Omit images. Retype all entries verbatim.
++++ Input data ++++
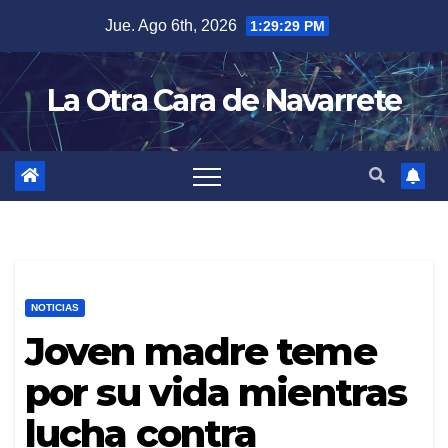
Skip
Jue. Ago 6th, 2026
1:29:30 PM
to
content
La Otra Cara de Navarrete
NOTICIAS
Joven madre teme
por su vida mientras
lucha contra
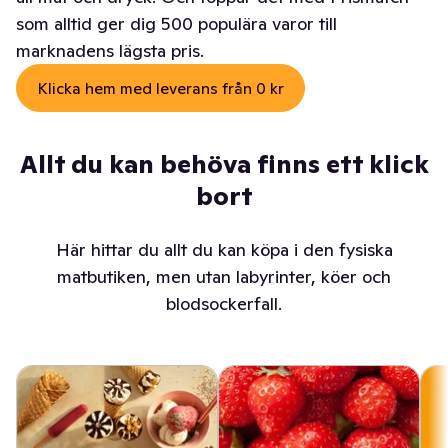
som alltid ger dig 500 populära varor till
marknadens lägsta pris.
Klicka hem med leverans från 0 kr
Allt du kan behöva finns ett klick
bort
Här hittar du allt du kan köpa i den fysiska
matbutiken, men utan labyrinter, köer och
blodsockerfall.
++++
- _Problem solution_:
Skip
Jue. Ago 6th, 2026
1:29:30 PM
to
content
La Otra Cara de Navarrete
NOTICIAS
Joven madre teme
por su vida mientras
lucha contra
som alltid ger dig 500 populära varor till
marknadens lägsta pris.
Klicka hem med leverans från 0 kr
Allt du kan behöva finns ett klick
bort
Här hittar du allt du kan köpa i den fysiska
matbutiken, men utan labyrinter, köer och
blodsockerfall.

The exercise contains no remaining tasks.